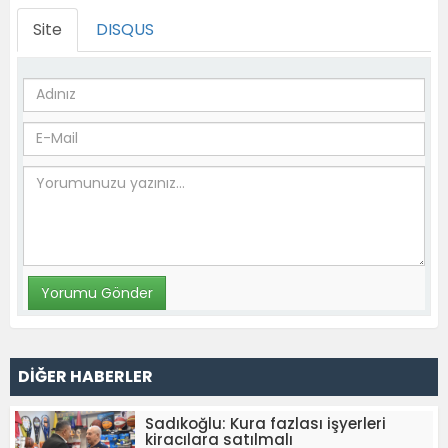
Site
DISQUS
DİĞER HABERLER
Sadıkoğlu: Kura fazlası işyerleri
kiracılara satılmalı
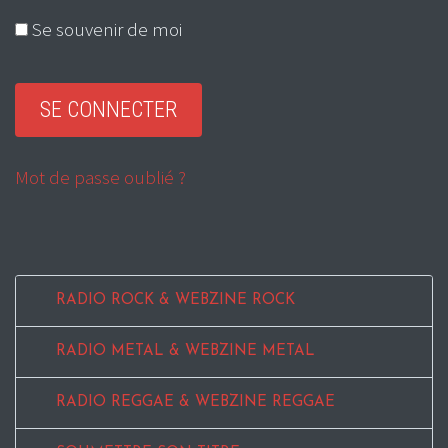
Se souvenir de moi
Mot de passe oublié ?
RADIO ROCK & WEBZINE ROCK
RADIO METAL & WEBZINE METAL
RADIO REGGAE & WEBZINE REGGAE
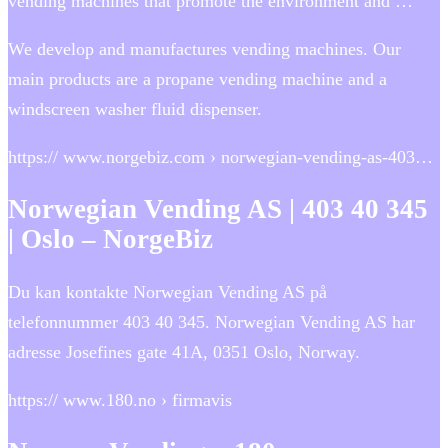
vending machines that promote the environment and …
We develop and manufactures vending machines. Our
main products are a propane vending machine and a
windscreen washer fluid dispenser.
https:// www.norgebiz.com › norwegian-vending-as-403…
Norwegian Vending AS | 403 40 345
| Oslo – NorgeBiz
Du kan kontakte Norwegian Vending AS på
telefonnummer 403 40 345. Norwegian Vending AS har
adresse Josefines gate 41A, 0351 Oslo, Norway.
https:// www.180.no › firmavis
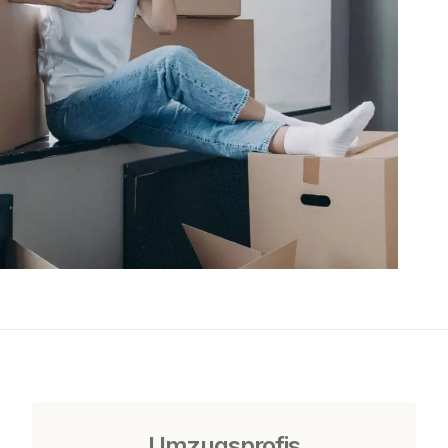
Umzugsprofis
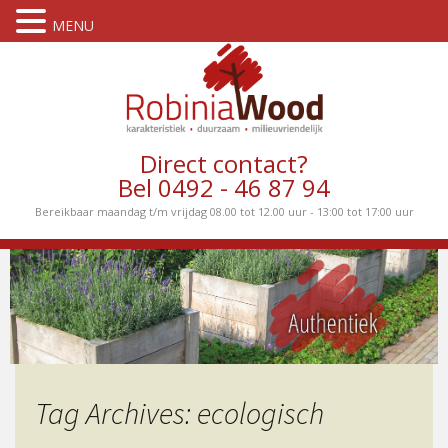
MENU
Direct contact?
Bel 0492 - 46 87 94
Bereikbaar maandag t/m vrijdag 08.00 tot 12.00 uur - 13:00 tot 17:00 uur
Tag Archives: ecologisch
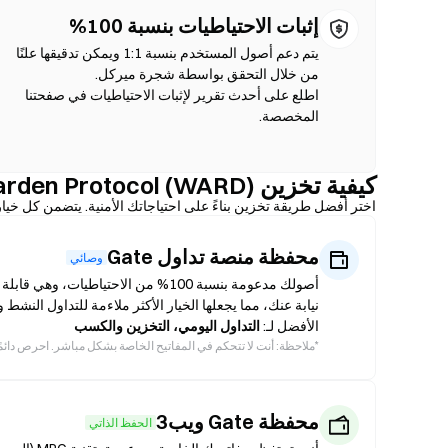
إثبات الاحتياطيات بنسبة 100%
يتم دعم أصول المستخدم بنسبة 1:1 ويمكن تدقيقها علنًا
اطلع على أحدث تقرير لإثبات الاحتياطيات في صفحتنا
المخصصة.
كيفية تخزين Warden Protocol (WARD) بأمان
اختر أفضل طريقة تخزين بناءً على احتياجاتك الأمنية. يتضمن كل خيا
محفظة منصة تداول Gate
وصائي
نيابة عنك، مما يجعلها الخيار الأكثر ملاءمة للتداول النشط
الأفضل لـ:
التداول اليومي، التخزين والكسب
*
ملاحظة: أنت لا تتحكم في المفاتيح الخاصة بشكل مباشر. احرص دائمًا على تفعيل المصادقة الثنائ
محفظة Gate ويب3
الحفظ الذاتي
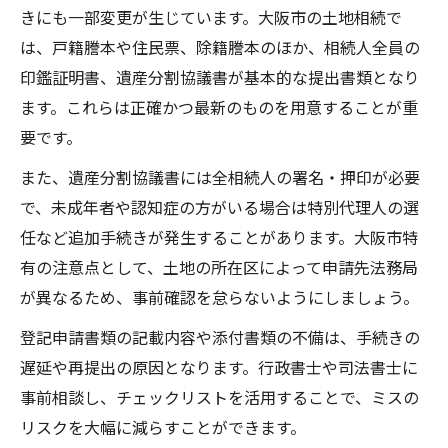
きにも一部変更が生じています。大阪市の土地相続で
は、戸籍謄本や住民票、除籍謄本のほか、相続人全員の
印鑑証明書、遺産分割協議書が基本的な提出書類となり
ます。これらは正確かつ最新のものを用意することが重
要です。
また、遺産分割協議書には全相続人の署名・押印が必要
で、未成年者や認知症の方がいる場合は特別代理人の選
任など追加手続きが発生することがあります。大阪市特
有の注意点として、土地の所在区によって申請先法務局
が異なるため、事前確認を怠らないようにしましょう。
登記申請書類の記載内容や添付書類の不備は、手続きの
遅延や再提出の原因となります。行政書士や司法書士に
事前相談し、チェックリストを活用することで、ミスの
リスクを大幅に減らすことができます。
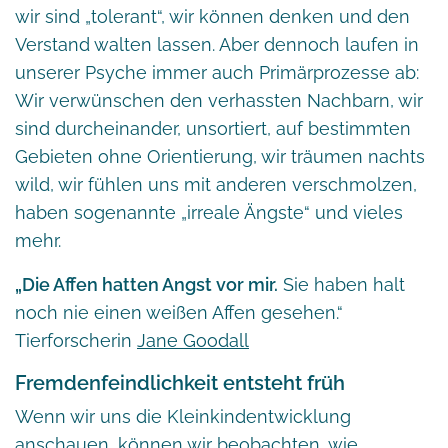
wir sind „tolerant“, wir können denken und den
Verstand walten lassen. Aber dennoch laufen in
unserer Psyche immer auch Primärprozesse ab:
Wir verwünschen den verhassten Nachbarn, wir
sind durcheinander, unsortiert, auf bestimmten
Gebieten ohne Orientierung, wir träumen nachts
wild, wir fühlen uns mit anderen verschmolzen,
haben sogenannte „irreale Ängste“ und vieles
mehr.
„Die Affen hatten Angst vor mir.
Sie haben halt
noch nie einen weißen Affen gesehen.“
Tierforscherin
Jane Goodall
Fremdenfeindlichkeit entsteht früh
Wenn wir uns die Kleinkindentwicklung
anschauen, können wir beobachten, wie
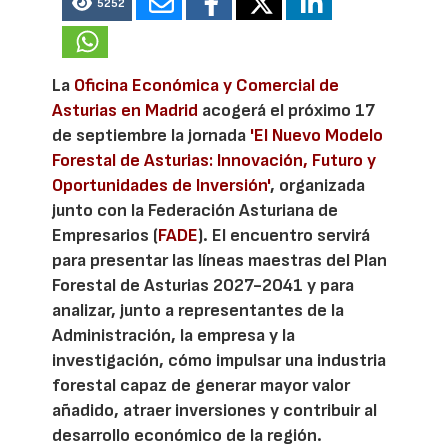
5252
La
Oficina Económica y Comercial de
Asturias en Madrid
acogerá el próximo 17
de septiembre la jornada
'El Nuevo Modelo
Forestal de Asturias: Innovación, Futuro y
Oportunidades de Inversión'
, organizada
junto con la Federación Asturiana de
Empresarios (
FADE
). El encuentro servirá
para presentar las líneas maestras del Plan
Forestal de Asturias 2027-2041 y para
analizar, junto a representantes de la
Administración, la empresa y la
investigación, cómo impulsar una industria
forestal capaz de generar mayor valor
añadido, atraer inversiones y contribuir al
desarrollo económico de la región.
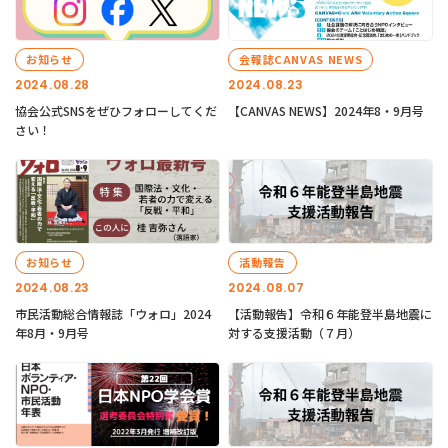
お知らせ
会報誌CANVAS NEWS
2024.08.28
2024.08.23
協会公式SNSをぜひフォローしてくだ
【CANVAS NEWS】2024年8・9月号
さい！
お知らせ
活動報告
2024.08.23
2024.08.07
市民活動総合情報誌「ウォロ」2024
【活動報告】令和６年能登半島地震に
年8月・9月号
対する支援活動（７月）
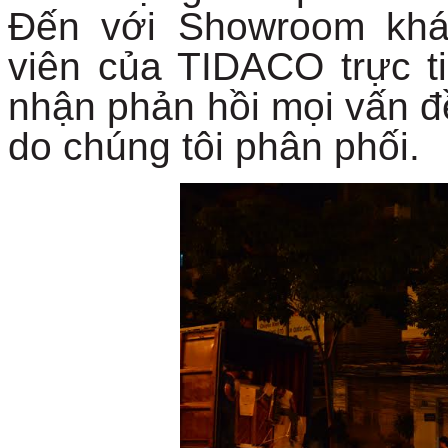
Đến với Showroom khá
viên của TIDACO trực t
nhận phản hồi mọi vấn đ
do chúng tôi phân phối.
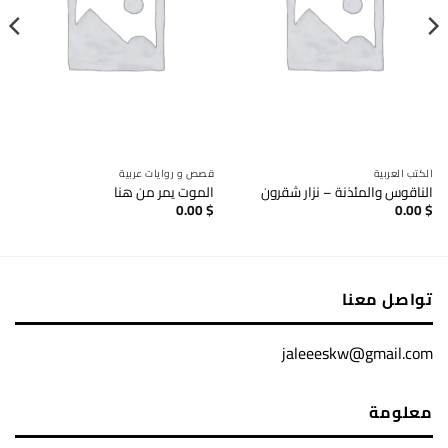
الكتب العربية
قصص و روايات عربية
الناقوس والمئذنة – نزار شقرون
الموت يمر من هنا
0.00
$
0.00
$
تواصل معنا
jaleeeskw@gmail.com
معلومة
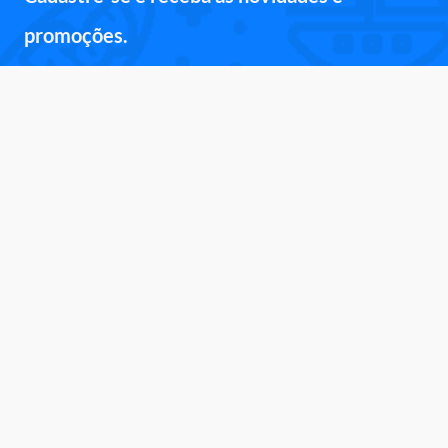
promoções.
Inscreva-se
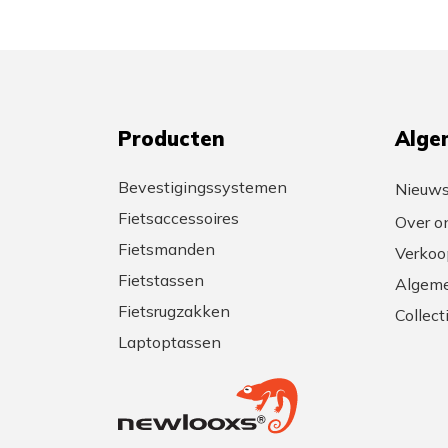
Producten
Alge
Bevestigingssystemen
Nieuw
Fietsaccessoires
Over o
Fietsmanden
Verkoo
Fietstassen
Algeme
Fietsrugzakken
Collec
Laptoptassen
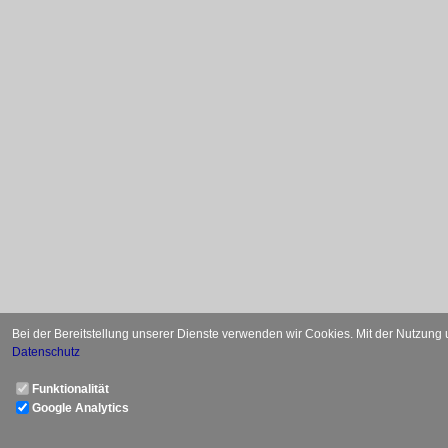
Bei der Bereitstellung unserer Dienste verwenden wir Cookies. Mit der Nutzung
Datenschutz
Funktionalität
Google Analytics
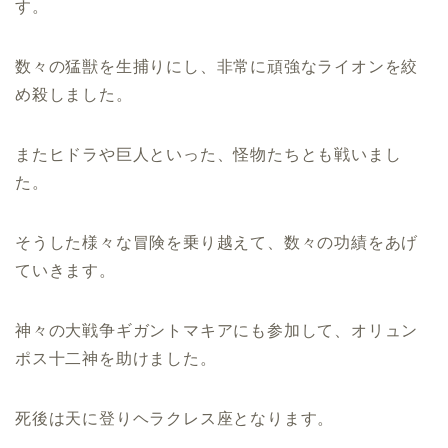
す。
数々の猛獣を生捕りにし、非常に頑強なライオンを絞
め殺しました。
またヒドラや巨人といった、怪物たちとも戦いまし
た。
そうした様々な冒険を乗り越えて、数々の功績をあげ
ていきます。
神々の大戦争ギガントマキアにも参加して、オリュン
ポス十二神を助けました。
死後は天に登りヘラクレス座となります。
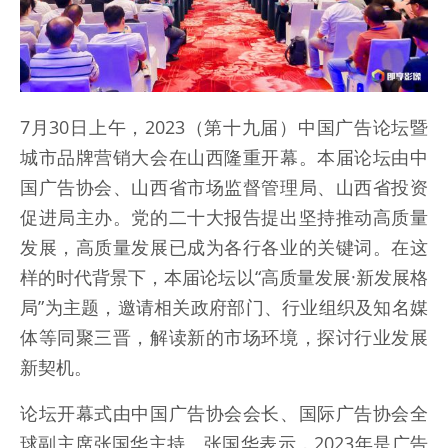
7月30日上午，2023（第十九届）中国广告论坛暨
城市品牌营销大会在山西隆重开幕。本届论坛由中
国广告协会、山西省市场监督管理局、山西省投资
促进局主办。党的二十大报告提出坚持推动高质量
发展，高质量发展已成为各行各业的关键词。在这
样的时代背景下，本届论坛以“高质量发展·新发展格
局”为主题，邀请相关政府部门、行业组织及知名媒
体等同聚三晋，解读新的市场环境，探讨行业发展
新契机。
论坛开幕式由中国广告协会会长、国际广告协会全
球副主席张国华主持。张国华表示，2023年是广告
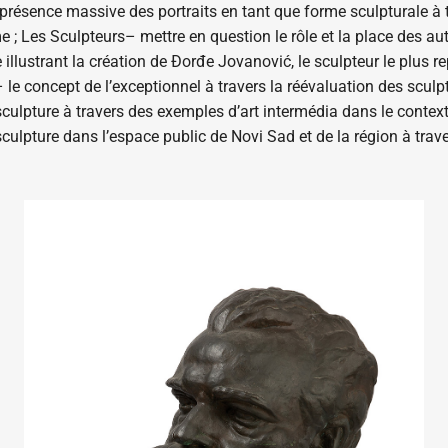
 présence massive des portraits en tant que forme sculpturale à
e ; Les Sculpteurs– mettre en question le rôle et la place des aut
lustrant la création de Đorđe Jovanović, le sculpteur le plus rep
– le concept de l’exceptionnel à travers la réévaluation des sculp
 sculpture à travers des exemples d’art intermédia dans le conte
culpture dans l’espace public de Novi Sad et de la région à trav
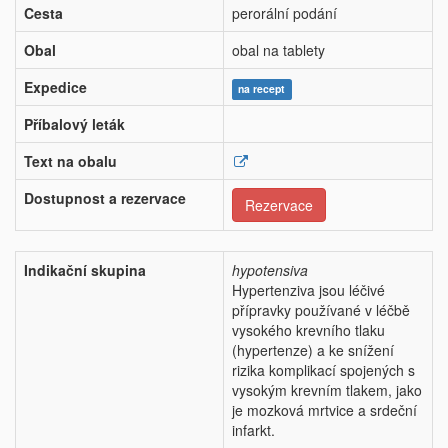
Cesta
perorální podání
Obal
obal na tablety
Expedice
na recept
Příbalový leták
Text na obalu
Dostupnost a rezervace
Rezervace
Indikační skupina
hypotensiva
Hypertenziva jsou léčivé
přípravky používané v léčbě
vysokého krevního tlaku
(hypertenze) a ke snížení
rizika komplikací spojených s
vysokým krevním tlakem, jako
je mozková mrtvice a srdeční
infarkt.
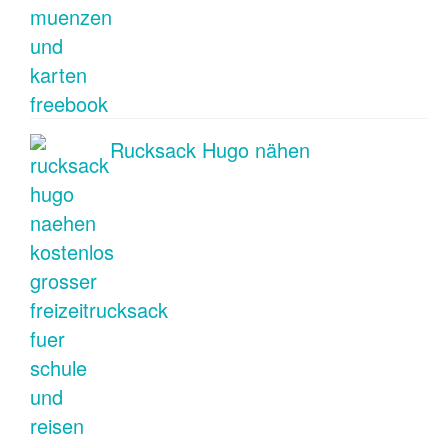
Rucksack Hugo nähen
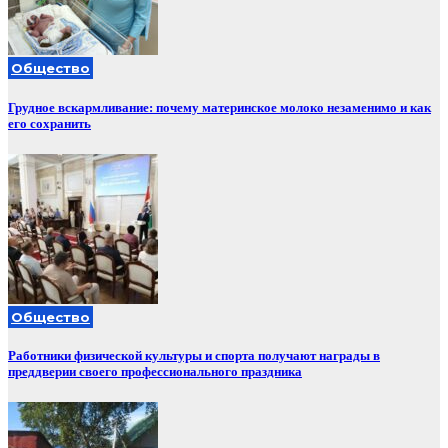
Общество
Грудное вскармливание: почему материнское молоко незаменимо и как
его сохранить
Общество
Работники физической культуры и спорта получают награды в
преддверии своего профессионального праздника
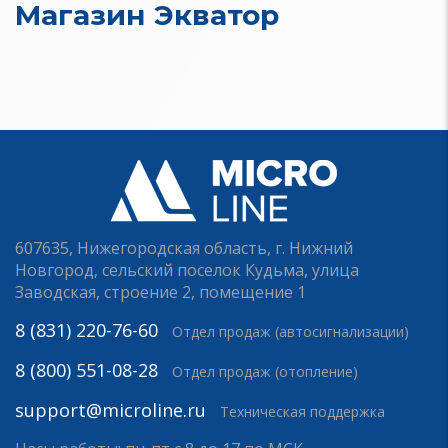
Магазин Экватор
607635, Нижегородская область, г. Нижний
Новгород, сельский поселок Кудьма, улица
Заводская, строение 2, помещение 1
8 (831) 220-76-60
Отдел продаж (автосигнализации)
8 (800) 551-08-28
Отдел продаж (отопление)
support@microline.ru
Техническая поддержка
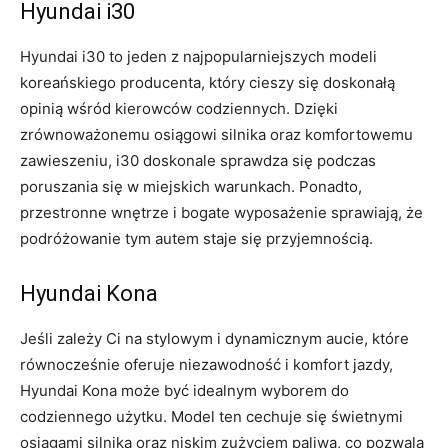
Hyundai i30
Hyundai‍ i30 to jeden z najpopularniejszych⁤ modeli
koreańskiego producenta, który cieszy ⁢się doskonałą
⁤opinią wśród kierowców codziennych. Dzięki
zrównoważonemu osiągowi‍ silnika oraz ‍komfortowemu
zawieszeniu, i30 doskonale sprawdza się podczas
poruszania się w miejskich warunkach. Ponadto,
przestronne wnętrze i bogate wyposażenie⁤ sprawiają,‌ że
podróżowanie‍ tym autem ​staje się przyjemnością.
Hyundai Kona
Jeśli⁢ zależy Ci na stylowym ⁣i dynamicznym aucie, które
równocześnie oferuje niezawodność i⁢ komfort jazdy,
Hyundai Kona może być idealnym wyborem do
codziennego użytku. Model ten cechuje się świetnymi
osiągami silnika oraz niskim ​zużyciem paliwa, co pozwala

ACTION ITEM: Reproduce, word for word, every line from the start of the records down to and including the line with "Verstand walten lassen."; skip the pictures.

PROBLEM SOLUTION:
Site
DISQUS
DİĞER HABERLER
Sadıkoğlu: Kura fazlası işyerleri
kiracılara satılmalı
Se souvenir de moi
Mot de passe oublié ?
RADIO ROCK & WEBZINE ROCK
RADIO METAL & WEBZINE METAL
RADIO REGGAE & WEBZINE REGGAE
vending machines that promote the environment and …
We develop and manufactures vending machines. Our
main products are a propane vending machine and a
windscreen washer fluid dispenser.
https:// www.norgebiz.com › norwegian-vending-as-403…
Norwegian Vending AS | 403 40 345
| Oslo – NorgeBiz
Du kan kontakte Norwegian Vending AS på
telefonnummer 403 40 345. Norwegian Vending AS har
adresse Josefines gate 41A, 0351 Oslo, Norway.
https:// www.180.no › firmavis
Umzugsprofis
MENU
Direct contact?
Bel 0492 - 46 87 94
Bereikbaar maandag t/m vrijdag 08.00 tot 12.00 uur - 13:00 tot 17:00 uur
Tag Archives: ecologisch
إثبات الاحتياطيات بنسبة 100%
يتم دعم أصول المستخدم بنسبة 1:1 ويمكن تدقيقها علنًا
اطلع على أحدث تقرير لإثبات الاحتياطيات في صفحتنا
المخصصة.
كيفية تخزين Warden Protocol (WARD) بأمان
اختر أفضل طريقة تخزين بناءً على احتياجاتك الأمنية. يتضمن كل خيا
محفظة منصة تداول Gate
وصائي
نيابة عنك، مما يجعلها الخيار الأكثر ملاءمة للتداول النشط
الأفضل لـ:
التداول اليومي، التخزين والكسب
*
ملاحظة: أنت لا تتحكم في المفاتيح الخاصة بشكل مباشر. احرص دائمًا على تفعيل المصادقة الثنائ
محفظة Gate ويب3
الحفظ الذاتي
きにも一部変更が生じています。大阪市の土地相続で
は、戸籍謄本や住民票、除籍謄本のほか、相続人全員の
印鑑証明書、遺産分割協議書が基本的な提出書類となり
ます。これらは正確かつ最新のものを用意することが重
要です。
また、遺産分割協議書には全相続人の署名・押印が必要
で、未成年者や認知症の方がいる場合は特別代理人の選
任など追加手続きが発生することがあります。大阪市特
有の注意点として、土地の所在区によって申請先法務局
が異なるため、事前確認を怠らないようにしましょう。
登記申請書類の記載内容や添付書類の不備は、手続きの
遅延や再提出の原因となります。行政書士や司法書士に
事前相談し、チェックリストを活用することで、ミスの
リスクを大幅に減らすことができます。
wir sind „tolerant“, wir können denken und den
Verstand walten lassen. Aber dennoch laufen in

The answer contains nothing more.